Une amie de Zakaria Boualem croisée au tribunal de Aïn Sebaâ lui a posé une question difficile. Elle souhaitait connaître la raison de la présence de barrières nombreuses à l’entrée de la noble bâtisse. La sécurité, sans doute, a répondu le Guercifi blasé. Oui, mais ces barrières créent un goulot d’étranglement sans contrôle
particulier, a ensuite répliqué l’insolente. Bah, c’est pareil au stade, à la wilaya, à l’aéroport… On crée de grandes portes et ensuite on les ferme pour forcer les gens “normaux” à passer par des portes plus petites, ou alors on met des barrières, c’est une autre option pour obtenir le même résultat, celui de confiner un peu les gens… Combien de boîtes prestigieuses construisent des sièges pharaoniques avec des entrées dignes des marches de Cannes pour demander à leurs employés de faire le tour et de passer par un sas lugubre ? Le constat ayant été entériné par les deux interlocuteurs, reste la question : pourquoi ?
Oui, c’est à vous que je pose la question, Zakaria Boualem ne peut pas tout faire tout seul… Et s’il vous plaît, ne répondez pas qu’il s’agit de sécurité, n’importe qui peut vérifier par lui même que ces goulots d’étranglement créent au moins autant de problèmes qu’ils n’en résolvent. Non, cette passion immodérée pour les barrières est forcément irrationnelle. Zakaria Boualem a l’impression que cette création collective est une sorte de réflexe. Il faut contenir les Marocains, sinon ils ne connaissent pas leurs limites. C’est un défaut bien connu chez eux. La preuve, au moment où la nouvelle Constitution leur accorde de nouveaux droits, ils en profitent pour en demander encore plus. La barrière comme matérialisation des limites à ne pas dépasser, comme réduction physique des degrés de liberté, Zakaria Boualem vous laisse réfléchir…
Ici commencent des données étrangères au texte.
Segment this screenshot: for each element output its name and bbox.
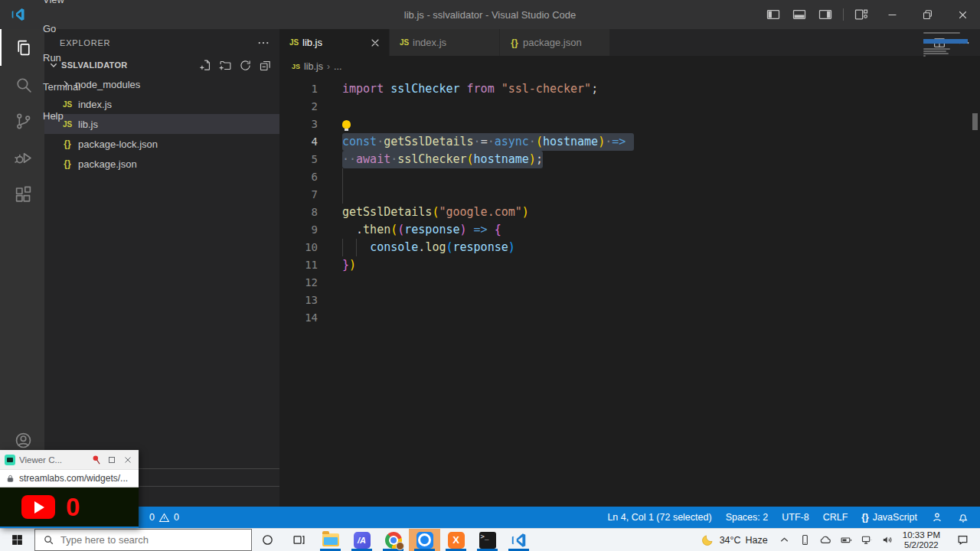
- code-editor[interactable]: 1import sslChecker from "ssl-checker";23…: [279, 77, 980, 507]
- line-number: 9: [279, 221, 318, 239]
- gutter-space: [318, 133, 342, 151]
- breadcrumb-file[interactable]: lib.js: [304, 61, 323, 72]
- indentation[interactable]: Spaces: 2: [719, 512, 776, 523]
- taskbar-app-chrome[interactable]: [377, 529, 409, 551]
- lock-icon: [6, 474, 15, 483]
- token: getSslDetails: [384, 135, 473, 148]
- menu-bar: FileEditSelectionViewGoRunTerminalHelp: [35, 0, 91, 131]
- encoding[interactable]: UTF-8: [775, 512, 815, 523]
- chevron-up-icon[interactable]: [778, 533, 791, 546]
- explorer-more-icon[interactable]: [256, 36, 270, 50]
- gutter-space: [318, 151, 342, 168]
- refresh-icon[interactable]: [239, 59, 252, 72]
- vscode-icon: [511, 532, 528, 549]
- weather-widget[interactable]: 34°C Haze: [701, 533, 768, 547]
- clock[interactable]: 10:33 PM 5/2/2022: [903, 530, 940, 550]
- account-icon: [14, 431, 33, 450]
- new-file-icon[interactable]: [199, 59, 212, 72]
- cloud-icon[interactable]: [819, 533, 832, 546]
- layout-secondary-icon[interactable]: [818, 7, 833, 22]
- menu-view[interactable]: View: [35, 0, 91, 15]
- json-file-icon: {}: [508, 37, 521, 48]
- phone-icon[interactable]: [799, 533, 812, 546]
- close-tab-icon[interactable]: [369, 37, 381, 49]
- taskbar-app-xampp[interactable]: X: [440, 529, 472, 551]
- pin-icon[interactable]: [91, 455, 102, 465]
- token: ;: [591, 82, 598, 96]
- line-number: 7: [279, 186, 318, 204]
- overlay-address-bar[interactable]: streamlabs.com/widgets/...: [0, 469, 139, 487]
- activity-run-debug[interactable]: [0, 139, 44, 176]
- eol-sequence[interactable]: CRLF: [816, 512, 855, 523]
- notifications-bell-icon[interactable]: [950, 511, 980, 523]
- taskbar-app-vscode[interactable]: [503, 529, 534, 551]
- minimize-button[interactable]: [874, 0, 910, 29]
- taskbar-app-illustrator-like[interactable]: /A: [346, 529, 377, 551]
- token: ·: [474, 135, 481, 148]
- indent-guide: [342, 239, 343, 256]
- token: (: [390, 223, 397, 236]
- breadcrumb[interactable]: JS lib.js › ...: [279, 56, 980, 77]
- viewer-count: 0: [66, 493, 80, 522]
- battery-icon[interactable]: [840, 533, 853, 546]
- restore-button[interactable]: [910, 0, 945, 29]
- collapse-folders-icon[interactable]: [259, 59, 272, 72]
- network-icon[interactable]: [861, 533, 874, 546]
- menu-help[interactable]: Help: [35, 102, 91, 131]
- cortana-button[interactable]: [252, 529, 283, 551]
- lightbulb-icon[interactable]: [342, 120, 351, 129]
- start-button[interactable]: [0, 529, 34, 551]
- menu-terminal[interactable]: Terminal: [35, 73, 91, 102]
- volume-icon[interactable]: [881, 533, 894, 546]
- tab-index.js[interactable]: JSindex.js: [390, 29, 500, 56]
- overlay-title-bar[interactable]: Viewer C...: [0, 450, 139, 469]
- viewer-count-widget: 0: [0, 487, 139, 527]
- token: (: [397, 223, 404, 236]
- taskbar-app-streamlabs[interactable]: [409, 529, 440, 551]
- token: [488, 223, 495, 236]
- maximize-icon[interactable]: [106, 455, 118, 465]
- token: }: [342, 258, 349, 272]
- tab-package.json[interactable]: {}package.json: [500, 29, 610, 56]
- tab-lib.js[interactable]: JSlib.js: [279, 29, 390, 56]
- token: getSslDetails: [342, 205, 432, 219]
- feedback-icon[interactable]: [924, 511, 950, 523]
- minimap-line: [923, 32, 960, 34]
- overlay-url[interactable]: streamlabs.com/widgets/...: [19, 473, 128, 484]
- code-line-14: 14: [279, 309, 980, 327]
- file-item-package.json[interactable]: {}package.json: [44, 154, 279, 174]
- close-button[interactable]: [945, 0, 980, 29]
- indent-guide: [342, 186, 343, 204]
- taskbar-search[interactable]: [34, 529, 252, 551]
- close-icon[interactable]: [122, 455, 134, 465]
- search-input[interactable]: [60, 534, 214, 546]
- file-item-package-lock.json[interactable]: {}package-lock.json: [44, 134, 279, 154]
- language-mode[interactable]: {} JavaScript: [854, 512, 924, 523]
- menu-go[interactable]: Go: [35, 15, 91, 44]
- gutter-space: [318, 168, 342, 186]
- cursor-position[interactable]: Ln 4, Col 1 (72 selected): [600, 512, 718, 523]
- problems-indicator[interactable]: 0 0: [142, 512, 186, 523]
- action-center-button[interactable]: [948, 533, 977, 546]
- gutter-space: [318, 309, 342, 327]
- tab-label: index.js: [413, 37, 446, 48]
- new-folder-icon[interactable]: [219, 59, 232, 72]
- task-view-button[interactable]: [283, 529, 315, 551]
- layout-panel-icon[interactable]: [792, 7, 807, 22]
- activity-extensions[interactable]: [0, 176, 44, 213]
- minimap-line: [923, 53, 949, 54]
- clock-time: 10:33 PM: [903, 530, 940, 540]
- titlebar-divider: [843, 8, 844, 21]
- menu-run[interactable]: Run: [35, 44, 91, 73]
- taskbar-app-file-explorer[interactable]: [315, 529, 346, 551]
- overview-ruler-selection: [972, 113, 978, 130]
- breadcrumb-rest[interactable]: ...: [334, 61, 341, 72]
- file-explorer-icon: [322, 533, 339, 546]
- chevron-right-icon: ›: [327, 61, 330, 72]
- minimap[interactable]: [923, 32, 968, 64]
- code-line-12: 12: [279, 274, 980, 292]
- layout-sidebar-icon[interactable]: [766, 7, 781, 22]
- taskbar-app-terminal[interactable]: >_: [472, 529, 503, 551]
- customize-layout-icon[interactable]: [854, 7, 869, 22]
- token: {: [495, 223, 501, 236]
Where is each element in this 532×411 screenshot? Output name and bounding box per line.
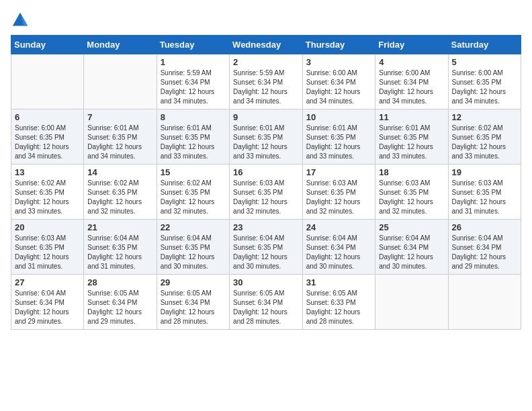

Le Morocco Mall, de son côté, ne laisse aucune place à l’interprétation, il propose le menu complet. Barrière d’étranglement à l’entrée, filtrage des gueux ou supposés gueux et pancarte fièrement affichée à
l’entrée du temple : “La direction du mall fait autorité dans la validation des tenues vestimentaires”. Cette phrase est bien entendu formidable. Notez le choix des termes “direction”, “autorité” et “validation”, qui relèvent plus d’un ministère de l’Intérieur que d’un lieu commercial, et aussi l’absence de toute formule de politesse pour adoucir le message. Walou. La direction, donc, doit “valider” nos tenues. Toi, tu t’habilles et nous on valide.
La prochaine étape, c’est la webcam à la sortie de ton domicile. “Montre-moi comment tu es habillé…tourne-toi, c’est bon, tu peux venir… Mais je ne vais pas au Morocco Mall… C’est pas grave, nous on valide en général, des fois que tu changerais d’avis…”. On imagine sans peine les dirigeants de ce mall s’indigner entre eux : mais on a pas construit tout ça pour que n’importe qui puisse rentrer et déranger les vrais clients, quand même ! Merci au correcteur d’orthographe de laisser cette dernière phrase sans retouche, et même celle qui lui demande de ne pas retoucher sur sa lancée. Le problème, ce n’est pas le fait même d’exercer une surveillance à l’entrée d’un lieu public, c’est la brutalité du concept affiché et la profonde incompétence qui accompagne sa mise en œuvre. Tout le monde sait qu’il y a des méthodes pour repérer les gens louches, des techniques pour évacuer ceux qui créent des problèmes. Mais elles nécessitent un savoir-faire, du tact, de la discrétion, un travail sur l’ensemble de la surface surveillée et non pas sur la seule entrée. C’est un peu plus compliqué que de placer un molosse à l’entrée à qui on aura expliqué qu’il faut laisser entrer uniquement les gens “n9iyines”, lui laissant le loisir de l’interprétation de cette notion floue – qu’il reportera intégralement sur la longueur des cheveux. Bref, comme souvent, ce qui fait réellement peur, c’est juste l’incompétence. Et merci.